Aerobic activities like jogging and
interval training can make our cells biologically younger; weight
training did not have the same effect.
Aerobic
activities like jogging and interval training can make our cells
biologically younger, according to a noteworthy new experiment. Weight
training may not have the same effect, the study found, raising
interesting questions about how various types of exercise affect us at a
microscopic level and whether the differences should perhaps influence
how we choose to move.
There is
mounting and rousing evidence that being physically active affects how
we age, with older people who exercise typically being healthier, more
fit, better muscled and less likely to develop a variety of diseases and
disabilities than their sedentary peers. But precisely how, at an
interior, molecular level, exercise might be keeping us youthful has not
been altogether clear. Past studies have shown that exercise alters the
workings of many genes, as well as the immune system, muscle-repair
mechanisms and many other systems within the body.
Some
researchers have speculated that the most pervasive anti-aging effects
of exercise may occur at the tips of our chromosomes, which are capped
with tiny bits of matter known as telomeres. Telomeres seem to protect
our DNA from damage during cell division but, unfortunately, shorten and
fray as a cell ages. At some point, they no longer safeguard our DNA,
and the cell becomes frail and inactive or dies.
Many scientists believe that telomere length is a useful measure of a cell’s functional age.
But
researchers also have found that telomeres are mutable. They can be
lengthened or shortened by lifestyle, including exercise. A 2009 study,
for instance, found that middle-aged competitive runners tended to have
much longer telomeres than inactive people of the same age. Their
telomeres were, in fact, almost as lengthy of those of healthy, young
people. But that study was associational; it showed only that older
people who ran also were people with extended telomeres, not that the
exercise necessarily caused that desirable condition.
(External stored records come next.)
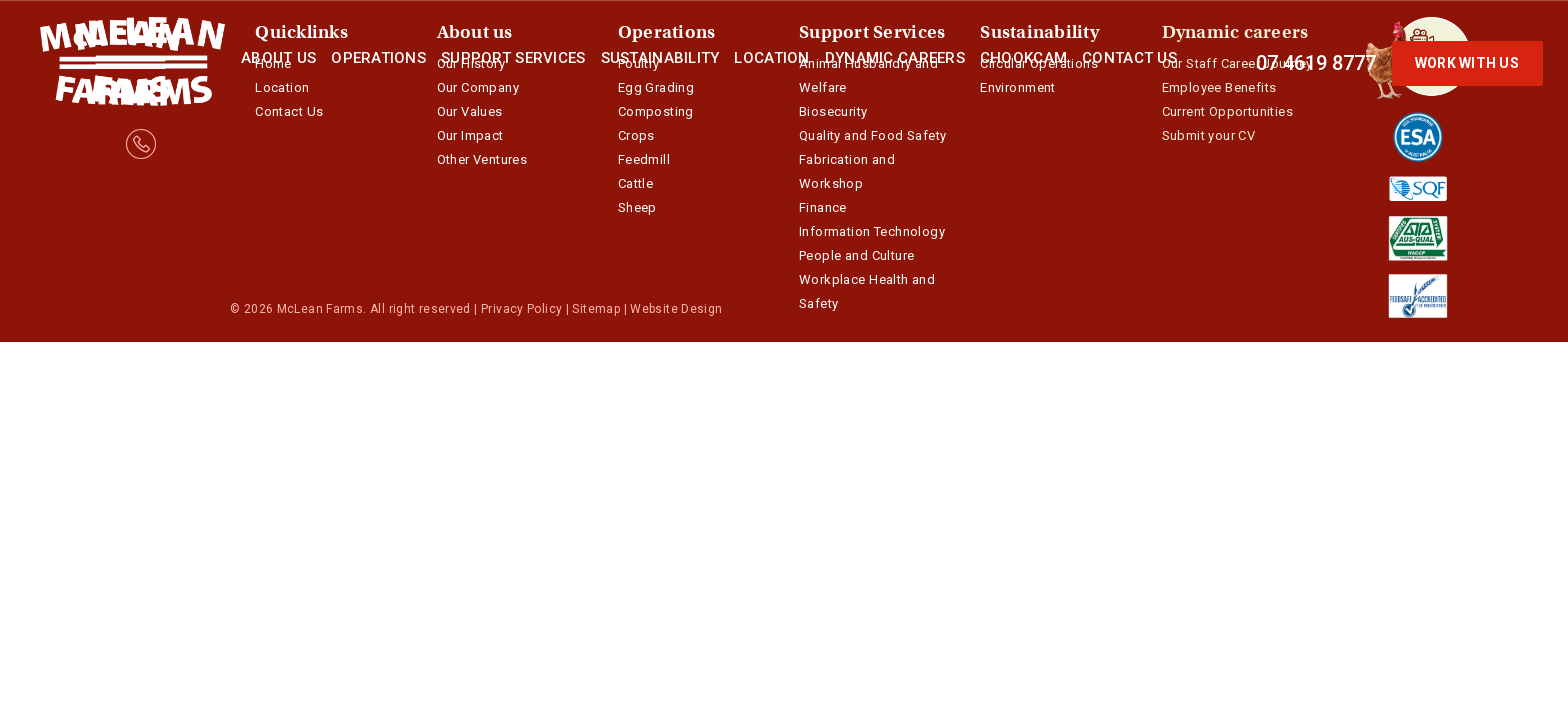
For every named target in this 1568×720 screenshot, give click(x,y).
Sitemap (596, 309)
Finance (823, 207)
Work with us (1467, 63)
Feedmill (644, 159)
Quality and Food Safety (872, 135)
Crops (636, 135)
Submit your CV (1209, 135)
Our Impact (470, 135)
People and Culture (856, 255)
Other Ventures (482, 159)
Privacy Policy (521, 309)
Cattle (635, 183)
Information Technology (872, 231)
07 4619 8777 (1316, 63)
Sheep (637, 207)
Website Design (676, 309)
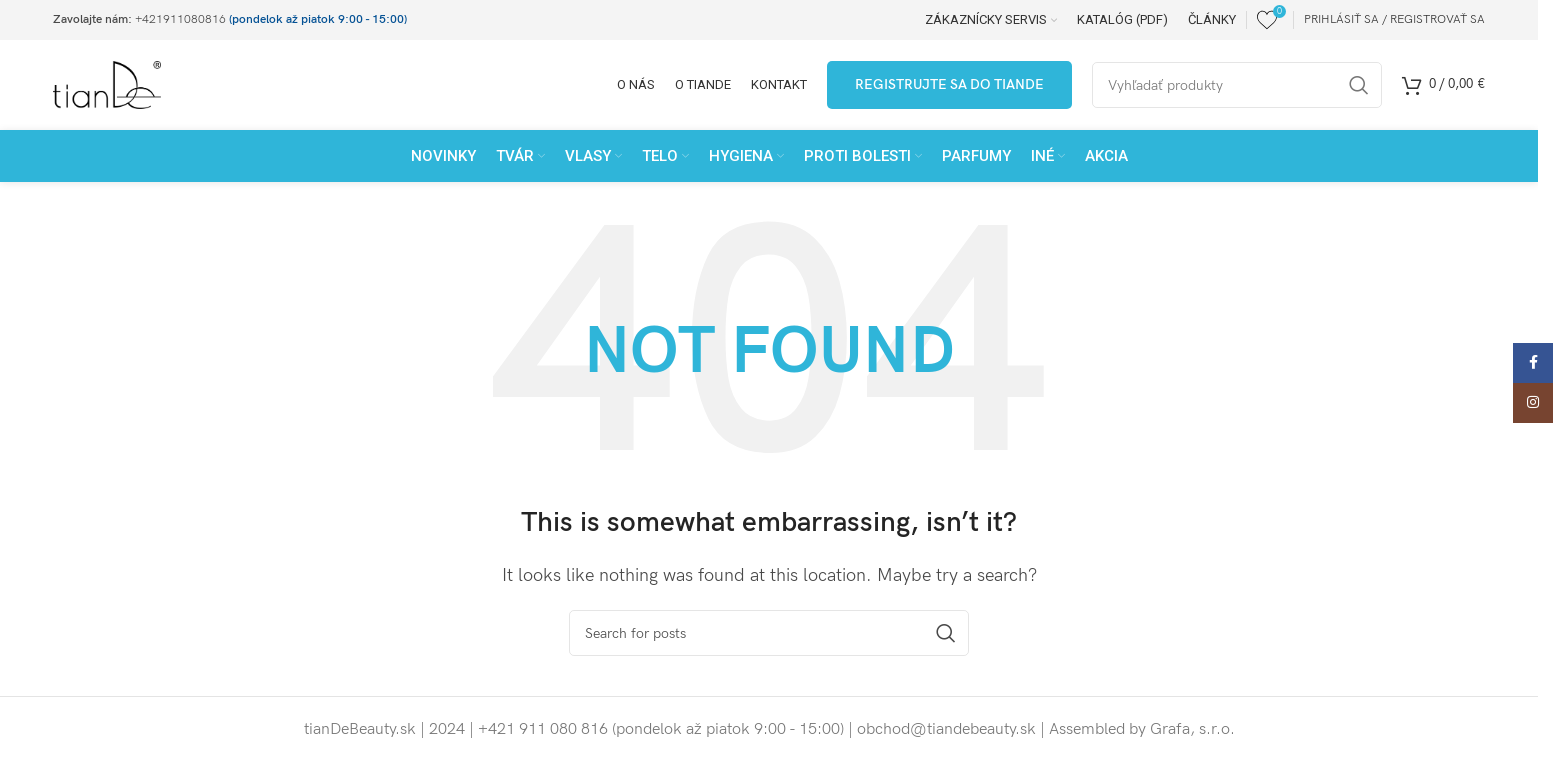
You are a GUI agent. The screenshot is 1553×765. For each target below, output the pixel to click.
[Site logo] (107, 84)
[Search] (769, 633)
So for the new study, which was published in November in the European Heart Journal,
many of the same scientists involved in the 2009 study decided to
directly test whether exercise would change telomeres. They also hoped
to learn whether the type and intensity of the exercise mattered.
The
researchers began by recruiting 124 middle-aged men and women who were
healthy but did not exercise. They determined everyone’s aerobic fitness
and drew blood to measure telomere length in their white blood cells
(which usually are used in studies of telomeres, because they are so
readily accessible). They also checked blood markers of the amount and
activity of each person’s telomerase, an enzyme that is known to
influence telomere length.
Then some of the volunteers randomly were assigned to continue with their normal lives as a control or to start exercising.
Others
started a supervised program of brisk walking or jogging for 45 minutes
three times a week, or a thrice-weekly, high-intensity interval program
consisting of four minutes of strenuous exercise followed by four
minutes of rest, with the sequence repeated four times.
The final group took up weight training, completing a circuit of resistance exercises three times a week.